Domestic stocks remain resilient to US crunch

An analyst at Capital Securities says this is partly because revenue sources for these companies are not likely to be affected by the sub-prime mortgage crisis in the US.

However, Leutlwetse Tumelo points out that ripple effects of world markets are being felt by dual-listed companies. 'Stock prices of dual-listed companies have been on a decline on the local market, reflecting trends on their primary markets,' Tumelo says. 'We are likely to see a further weakening of share prices in dual- listed stocks. Domestic stocks are likely to continue being resilient to the fall on European markets.'

Stocks plummeted across the world on Monday and Tuesday amid fears of a global recession, with markets in Europe suffering their biggest one-day losses since the September 11 attacks on the United States.However, in the period under review, domestic counters on the local bourse strengthened, with the DCI surging 0.04 percentage points while a loss in dual listed Diamonex pulled down the FCI 0.01 percentage points on Tuesday. The impact could also affect local offshore investments held by various asset managers, as they are likely to see a drop in their value as a result of falling markets, Tumelo said. 
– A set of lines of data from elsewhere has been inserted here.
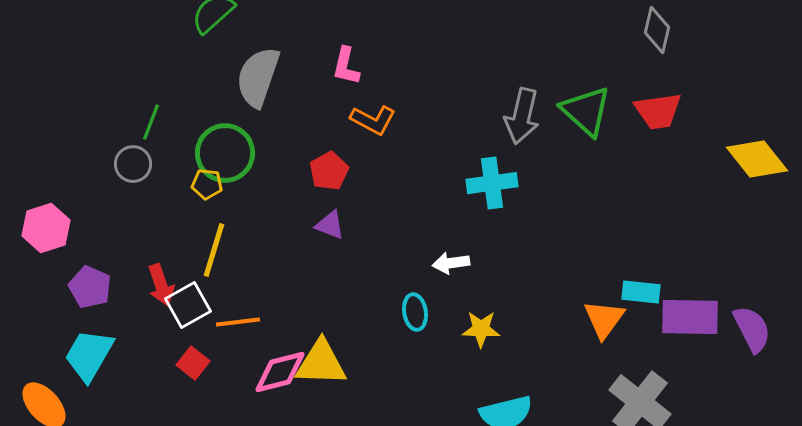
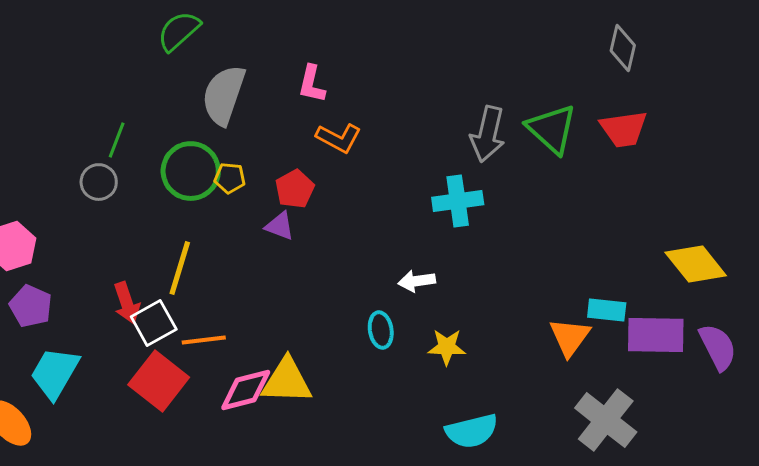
yellow diamond: (757, 159) -> (696, 264), moved
yellow pentagon: (207, 184) -> (230, 178), moved
purple triangle: (330, 225) -> (280, 226), moved
purple pentagon: (90, 287) -> (31, 306), moved
red square: (193, 363) -> (159, 381), size x1.8

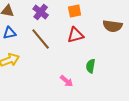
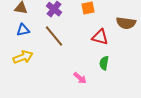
red triangle: (76, 35) -> (100, 37), moved, turned 30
It could increase the price of bonds as investors seek to move away from equities, which have safer returns.Prior to the stocks taking a nosedive, investors had questioned whether a recent plan to boost the US economy would be enough to avert a full-blown recession.

The US government last week announced a financial stimulus plan, which would involve about $145bn in tax cuts to encourage spending.On Tuesday, Wall Street was closed for a holiday, while the UK's FTSE 100 ended 5.48 percent in the red, wiping 77bn ($149bn) off the value of its listed shares.Indexes in Paris and Frankfurt slumped by about 7 percent, while markets in Asia, India and South America also dropped.In Asia, the Hang Seng slumped 8,63 percent and the Nikkei plunged 5,65 percent to its lowest level since September 2005. The South African JSE also took a nosedive, following the aggressive sell-off on offshore markets as fears of a global economic slowdown plagued investors. In early trade, the all share index was 4.43 percent in the red, following Monday's fall of 4.6 percent.On Wednesday, global shares rebounded after the US Federal Reserve slashed interest rates in an attempt to pull the world's biggest economy away from a recession. The European stock indexes have however remained under pressure on concerns that the US Fed's biggest rate cut for 25 years will not ease economic woes.

On the BSE, both the DCI and FCI recorded minor losses yesterday with dual-listed counters such as Investec, Discovery, Aviva and A-Cap dragging down the foreign index while a Barclays retreat pulled down the DCI.

Some analysts have questioned whether the Fed's move goes far enough. Analysts predict world stock markets are likely to stay volatile for a number of weeks to come.